== ASSIGNMENT ==
An exact transcription of all the records below is required, without any images.

**** SUPPLIED ENTRIES ****

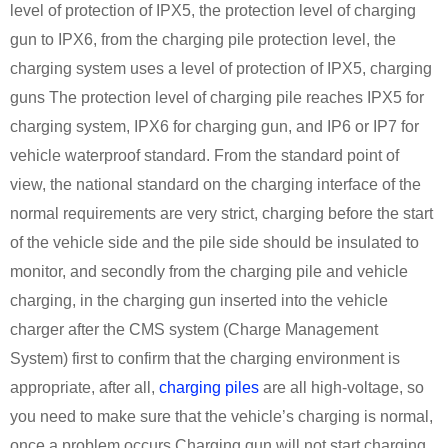
level of protection of IPX5, the protection level of charging
gun to IPX6, from the charging pile protection level, the
charging system uses a level of protection of IPX5, charging
guns The protection level of charging pile reaches IPX5 for
charging system, IPX6 for charging gun, and IP6 or IP7 for
vehicle waterproof standard. From the standard point of
view, the national standard on the charging interface of the
normal requirements are very strict, charging before the start
of the vehicle side and the pile side should be insulated to
monitor, and secondly from the charging pile and vehicle
charging, in the charging gun inserted into the vehicle
charger after the CMS system (Charge Management
System) first to confirm that the charging environment is
appropriate, after all,
charging piles
are all high-voltage, so
you need to make sure that the vehicle’s charging is normal,
once a problem occurs Charging gun will not start charging,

****

== WRITTEN REPLY ==
level of protection of IPX5, the protection level of charging
gun to IPX6, from the charging pile protection level, the
charging system uses a level of protection of IPX5, charging
guns The protection level of charging pile reaches IPX5 for
charging system, IPX6 for charging gun, and IP6 or IP7 for
vehicle waterproof standard. From the standard point of
view, the national standard on the charging interface of the
normal requirements are very strict, charging before the start
of the vehicle side and the pile side should be insulated to
monitor, and secondly from the charging pile and vehicle
charging, in the charging gun inserted into the vehicle
charger after the CMS system (Charge Management
System) first to confirm that the charging environment is
appropriate, after all,
charging piles
are all high-voltage, so
you need to make sure that the vehicle’s charging is normal,
once a problem occurs Charging gun will not start charging,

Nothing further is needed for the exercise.